Sunday, September 9, 2007

Sustainable Communities and the Challenge of Environmental Justice, Chapter 2: The Sustainability Discourse and Sustainable Communities

Reaction to Readings-
Sustainable Communities and the Challenge of Environmental Justice by Julian Agyeman
Chapter 2: The Sustainability Discourse and Sustainable Communities

As suggested, I tried to start reading Chapter 3: Just Sustainability in Theory, but I found the acronyms so confusing that I had to go back and read Chapter 2: The Sustainability Discourse and Sustainable Communities first. In fact, in order to get through the readings I had to make myself a chart of frequently-used acronyms. Once I was comfortable with Agyeman’s terminology, I was happy that I had decided to read Chapter 2 because it was an informative and interesting treatment of historic and current strategies for environmental sustainability (NEP), environmental justice (EJP) and the emergence of just sustainability (JSP).

Julian Agyeman used this chapter to discuss how sustainability initiatives must go beyond environmentalism to include social justice. With a particular focus on recent US federal government sustainability policies, he discussed how institutions are learning how to become sustainable. Political processes are informing sustainability ventures both in America and abroad, but the author was highly critical of the current Bush administration’s backwards, hypocritical approach to sustainability. In contrast to the Clinton administration’s action-based and collaborative recommendations published in the President’s Council on Sustainable Development (PCSD) report from 1996, the 2002 Working for a Sustainable World (WSSD) report spoke only of throwing money toward sustainable programs outside the United States. Agyeman used this and many other American social customs to show that there is an “equity deficit” in many US sustainability initiatives.

The vast majority of local American sustainability policies do not even mention, let alone properly address just sustainability. While Agyeman was often critical of American attempts (or lack thereof) of environmental justice, he also mentioned several useful tools for informing local just sustainability policies. Sustainability inventories, the Dutch “environmental space” concept, San Francisco’s Sustainability Plan and ecological footprints were suggested because they all incorporate some concepts of resource allocation and community empowerment.

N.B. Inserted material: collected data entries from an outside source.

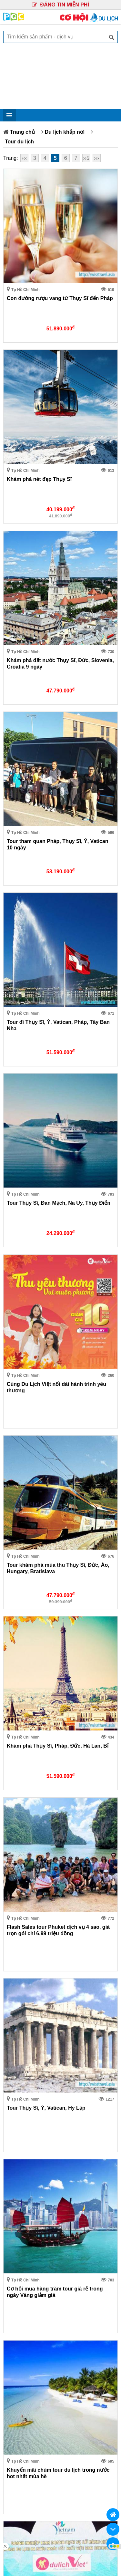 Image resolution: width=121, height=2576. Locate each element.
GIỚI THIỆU (31, 2244)
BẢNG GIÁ (31, 2289)
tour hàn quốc (74, 2221)
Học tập (16, 1811)
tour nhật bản (22, 2232)
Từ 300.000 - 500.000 (32, 1926)
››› (96, 158)
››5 (86, 158)
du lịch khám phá (62, 2210)
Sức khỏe (18, 1851)
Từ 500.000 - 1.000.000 (34, 1936)
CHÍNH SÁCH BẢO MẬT (32, 2272)
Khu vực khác (23, 1683)
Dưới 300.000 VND (29, 1916)
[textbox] (60, 37)
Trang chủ (22, 132)
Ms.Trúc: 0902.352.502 (88, 2417)
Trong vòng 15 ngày (30, 1747)
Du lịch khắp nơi (65, 132)
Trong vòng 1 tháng (29, 1757)
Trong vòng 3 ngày (28, 1726)
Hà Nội (15, 1663)
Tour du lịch (19, 141)
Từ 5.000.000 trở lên (30, 1966)
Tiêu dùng (18, 1882)
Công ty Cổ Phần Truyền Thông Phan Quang (60, 2443)
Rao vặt (16, 1892)
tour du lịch (20, 2210)
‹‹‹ (24, 158)
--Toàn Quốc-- (23, 1653)
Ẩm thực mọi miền (28, 1872)
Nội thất (16, 1831)
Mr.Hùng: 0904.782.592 (46, 2425)
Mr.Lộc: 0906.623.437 (31, 2417)
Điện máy (18, 1781)
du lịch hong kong (27, 2221)
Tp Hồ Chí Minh (25, 1673)
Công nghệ (19, 1821)
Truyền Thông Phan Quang (69, 2542)
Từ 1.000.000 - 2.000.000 (36, 1946)
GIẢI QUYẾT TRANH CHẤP (89, 2272)
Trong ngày (20, 1716)
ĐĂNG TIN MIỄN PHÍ (60, 4)
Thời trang (19, 1861)
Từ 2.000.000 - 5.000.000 (36, 1956)
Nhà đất (16, 1791)
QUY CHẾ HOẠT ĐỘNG (89, 2250)
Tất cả (14, 1706)
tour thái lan (61, 2232)
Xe (10, 1841)
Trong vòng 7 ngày (28, 1737) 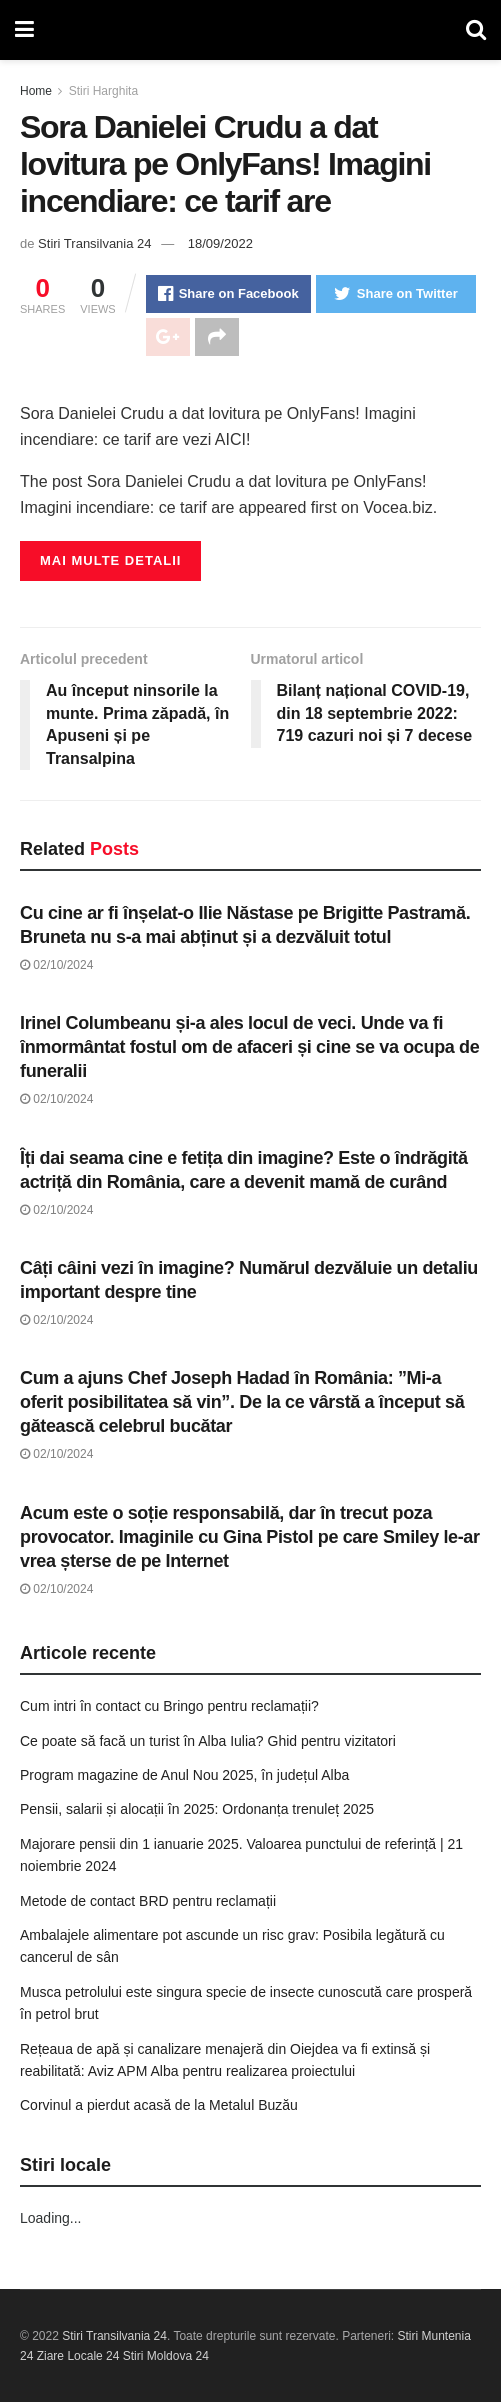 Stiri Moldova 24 (166, 2356)
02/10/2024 (56, 965)
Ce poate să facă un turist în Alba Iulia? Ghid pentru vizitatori (208, 1741)
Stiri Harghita (103, 91)
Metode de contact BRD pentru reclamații (148, 1901)
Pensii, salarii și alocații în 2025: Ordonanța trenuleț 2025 (197, 1809)
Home (36, 91)
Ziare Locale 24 (78, 2356)
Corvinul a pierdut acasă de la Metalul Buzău (159, 2105)
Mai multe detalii (110, 560)
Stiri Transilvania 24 (94, 243)
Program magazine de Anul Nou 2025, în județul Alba (184, 1775)
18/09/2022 (220, 243)
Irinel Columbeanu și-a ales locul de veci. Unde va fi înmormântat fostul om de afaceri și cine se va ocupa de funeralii (249, 1047)
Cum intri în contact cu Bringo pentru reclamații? (169, 1706)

Agyeman briefly discussed a need for a radical change to American economic thinking, but spent more time in this chapter on other applied policies that could help communities move toward just sustainability. Some of the suggestions include better transit systems, community agriculture, eco-taxes, affordable housing, and Local Exchange Trading Schemes (LETS) such as the “Ithaca Hours” program. It was interesting to note that it seems that smaller communities are embracing such policies much more easily than large ones and that it is often the cities that are most polluted and full of disenfranchised populations that do not take sustainability seriously.

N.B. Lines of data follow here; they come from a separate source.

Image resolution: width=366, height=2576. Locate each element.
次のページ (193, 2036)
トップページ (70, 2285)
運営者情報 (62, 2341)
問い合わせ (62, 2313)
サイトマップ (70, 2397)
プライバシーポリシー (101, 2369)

While I found the entire second chapter to be fascinating. I was most engaged by the section toward the end of the chapter that compared narrow and broad-focused environmentalism. This section was highly applicable to some of my most recent work with the Downsview Park project in Toronto. Having just stepped out of a job where I was helping to build a sustainable community, I was able to critically examine some the policies and institutional attitudes that were informing that project. I have been struggling to see where some of the friction within that project has been coming from, and this chapter showed the need for many such projects to break through into a new kind of “third generation environmentalism.” I now know that some of the major tensions that Downsview has been experiencing could be attributed to its presently narrow focus land restoration without a true balance of community cooperation.

Granted, massive projects take a long time to implement, but perhaps Downsview is wrong in aiming toward land restoration before attempting to address some major community-based hurtles. It appears that Kenneth Reardon will be addressing such issues of community cynicism toward government-led projects and so I hope to learn more strategies for dealing with this.

Should all sustainable initiatives look first toward community justice in order to be successful? This question also ties in with the community garden project that we are working on with Keith. Do grass-roots sustainability projects (gardens and otherwise) have a higher level of success because they are initially informed and powered by a broad-focused community approach?

I was interested in the author’s mention of the Index of Sustainable Economic Welfare (ISEW) as a new and more appropriate measure economic stability. I will have to read further chapters of the book in order to learn more about this Index. I am hoping to get some more information on this topic because I would like to compare it to other alternative economic tools. In fact, I was surprised that no mention was given to Howard T. Odum’s concept of Emergy accounting, which is another alternative systems evaluation tool that combines ecological and economic thinking. Emergy accounting and the idea of “embodied energy” is currently being used to inform permaculture design principles and practices around the world, but is it applicable here?